GROSSETO – «Quello di Cont e Serra, di candidare anche la Maremma a capitale europea della cultura era un progetto utopistico e affascinante che le istituzioni hanno snobbato, e oggi che la Maremma è stata scartata dal Ministero dei Beni Culturali saranno contente». Commenta così il consigliere comunale di orizzonte civico Andrea Ulmi l’uscita di Grosseto dalla rosa delle città candidate a diventare Capitale europea della cultura per il 2019. Sul tema cultura Ulmi chiede all’amministrazione «un confronto serio» mentre attacca la Fondazione toscana spettacoli «che sceglie per noi le cose che dovremo vedere». Ulmi ricorda la proposta della campagna elettorale «portammo a Grosseto l’attrice Paola Quattrini, che si disse pronta anche a trasferirsi nella nostra città pur di vedere realizzato il progetto di una compagnia professionistica di stanza nel teatro Moderno, in grado di allestire spettacoli ben oltre il periodo novembre-aprile entro cui è confinata la stagione teatrale a Grosseto. Questo ci avrebbe consentito di uscire dai “soliti” circuiti e di agganciarne altri di altrettanta qualità e dal controllo della Fondazione Toscana Spettacoli e favorire scambi produttivi con altri teatri stabili».
«In tempi di crisi invece dovremmo essere coscienti che favorire la cultura soprattutto locale non è solo motivo di crescita e consente di tenere alta l’attenzione sulla dimensione interiore degli individui, ma può essere anche strumento di occupazione – prosegue Ulmi -. A Grosseto non ci sarebbe stato bisogno neppure di inventarsi nulla, dato che dal 2000 esiste un Teatro Stabile. Da quando il centrosinistra è tornato ad amministrare la città la Fondazione Toscana Spettacoli è diventata l’unico soggetto titolato a mettere mano al nostro cartellone e non è che faccia beneficenza, ma viene profumatamente pagata dal Comune (cioè da tutti noi grossetani) per allestire una proposta. Se invece sfruttassimo il Teatro Stabile risparmieremmo e saremmo nelle condizioni di destinare ulteriori risorse sempre alla cultura o ad altro settore della vita amministrativa».

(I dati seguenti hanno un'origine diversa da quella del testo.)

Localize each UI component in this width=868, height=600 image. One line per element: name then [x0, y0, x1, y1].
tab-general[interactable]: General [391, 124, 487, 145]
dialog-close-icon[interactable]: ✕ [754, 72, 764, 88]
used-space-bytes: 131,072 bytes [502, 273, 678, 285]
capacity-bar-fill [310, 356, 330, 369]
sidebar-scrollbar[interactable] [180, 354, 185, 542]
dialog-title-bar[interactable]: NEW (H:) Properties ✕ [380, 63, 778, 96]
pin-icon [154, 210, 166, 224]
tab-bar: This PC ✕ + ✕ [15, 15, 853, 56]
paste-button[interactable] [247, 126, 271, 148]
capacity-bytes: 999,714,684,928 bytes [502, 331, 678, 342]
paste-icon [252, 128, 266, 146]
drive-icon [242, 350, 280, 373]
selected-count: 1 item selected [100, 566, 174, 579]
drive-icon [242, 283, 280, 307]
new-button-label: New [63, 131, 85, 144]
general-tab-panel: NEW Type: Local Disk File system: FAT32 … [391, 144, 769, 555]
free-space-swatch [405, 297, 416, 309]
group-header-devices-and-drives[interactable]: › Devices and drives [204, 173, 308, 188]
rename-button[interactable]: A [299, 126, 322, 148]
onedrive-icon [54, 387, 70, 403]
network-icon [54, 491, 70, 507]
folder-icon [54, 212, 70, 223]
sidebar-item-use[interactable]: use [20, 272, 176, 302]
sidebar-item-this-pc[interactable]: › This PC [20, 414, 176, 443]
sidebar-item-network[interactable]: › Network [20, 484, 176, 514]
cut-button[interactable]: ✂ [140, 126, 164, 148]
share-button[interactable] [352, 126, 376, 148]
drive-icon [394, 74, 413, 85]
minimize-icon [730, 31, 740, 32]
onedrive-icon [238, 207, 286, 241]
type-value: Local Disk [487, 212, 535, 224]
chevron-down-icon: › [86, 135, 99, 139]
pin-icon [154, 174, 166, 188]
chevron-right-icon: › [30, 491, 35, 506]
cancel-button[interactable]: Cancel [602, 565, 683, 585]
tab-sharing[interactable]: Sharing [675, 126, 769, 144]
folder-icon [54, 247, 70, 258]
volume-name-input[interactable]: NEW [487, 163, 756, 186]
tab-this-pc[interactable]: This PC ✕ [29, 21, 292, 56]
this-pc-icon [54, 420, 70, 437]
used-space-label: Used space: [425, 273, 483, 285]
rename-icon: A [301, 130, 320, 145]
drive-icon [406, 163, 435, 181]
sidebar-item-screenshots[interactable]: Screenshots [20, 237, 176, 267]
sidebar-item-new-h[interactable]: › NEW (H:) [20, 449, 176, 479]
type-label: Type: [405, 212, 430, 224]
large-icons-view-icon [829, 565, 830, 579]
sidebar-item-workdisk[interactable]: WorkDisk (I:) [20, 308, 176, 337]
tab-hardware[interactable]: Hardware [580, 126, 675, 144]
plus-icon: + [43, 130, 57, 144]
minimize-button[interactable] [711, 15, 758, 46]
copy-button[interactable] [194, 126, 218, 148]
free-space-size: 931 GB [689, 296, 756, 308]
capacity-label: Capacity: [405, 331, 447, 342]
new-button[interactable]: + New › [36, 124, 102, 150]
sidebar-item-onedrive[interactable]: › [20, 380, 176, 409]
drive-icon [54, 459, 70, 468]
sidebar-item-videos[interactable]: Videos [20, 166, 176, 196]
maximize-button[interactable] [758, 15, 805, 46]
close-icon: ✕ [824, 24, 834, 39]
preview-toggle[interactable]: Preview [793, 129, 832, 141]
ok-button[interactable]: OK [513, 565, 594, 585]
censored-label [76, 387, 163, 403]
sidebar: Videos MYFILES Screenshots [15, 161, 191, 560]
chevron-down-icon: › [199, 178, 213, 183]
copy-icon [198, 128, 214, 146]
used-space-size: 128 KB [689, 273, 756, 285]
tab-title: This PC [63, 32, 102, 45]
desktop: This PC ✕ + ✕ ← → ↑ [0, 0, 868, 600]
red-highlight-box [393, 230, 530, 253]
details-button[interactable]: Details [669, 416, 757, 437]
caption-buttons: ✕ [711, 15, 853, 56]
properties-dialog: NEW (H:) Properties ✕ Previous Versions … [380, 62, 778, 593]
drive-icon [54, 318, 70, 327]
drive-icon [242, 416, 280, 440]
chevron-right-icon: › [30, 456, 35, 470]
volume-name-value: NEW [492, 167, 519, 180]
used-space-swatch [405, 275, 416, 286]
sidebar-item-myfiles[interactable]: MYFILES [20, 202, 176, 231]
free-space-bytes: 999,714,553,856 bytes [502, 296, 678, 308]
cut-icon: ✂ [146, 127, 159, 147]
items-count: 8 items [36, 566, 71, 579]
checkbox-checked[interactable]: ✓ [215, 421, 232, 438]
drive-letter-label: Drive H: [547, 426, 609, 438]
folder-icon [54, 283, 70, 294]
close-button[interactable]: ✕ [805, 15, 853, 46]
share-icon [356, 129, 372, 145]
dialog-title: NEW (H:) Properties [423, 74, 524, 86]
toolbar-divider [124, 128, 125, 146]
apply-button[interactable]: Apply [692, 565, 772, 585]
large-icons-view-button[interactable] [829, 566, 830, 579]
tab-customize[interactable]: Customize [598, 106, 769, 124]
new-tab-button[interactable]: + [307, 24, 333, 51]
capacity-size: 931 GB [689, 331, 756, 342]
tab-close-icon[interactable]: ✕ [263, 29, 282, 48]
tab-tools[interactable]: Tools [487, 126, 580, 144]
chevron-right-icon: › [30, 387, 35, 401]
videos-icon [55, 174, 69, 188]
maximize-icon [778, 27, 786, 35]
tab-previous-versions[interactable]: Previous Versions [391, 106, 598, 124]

Ulmi commenta poi l’acquisto del teatro Moderno: «Un’operazione che costa alla collettività milioni di euro, una svenatura che non ci ha fatto fare il salto culturale promesso, ma sta servendo soprattutto come location per il processo a Schettino. Ci sta a dare spazio e credito ad una realtà che a Grosseto esiste già da tredici anni? Oppure dovremo continuare a farci dettare l’elenco di ciò che a Grosseto si può vedere in teatro dalla Fondazione Toscana Spettacoli senza un minimo apporto, un intervento critico, una regia locale?»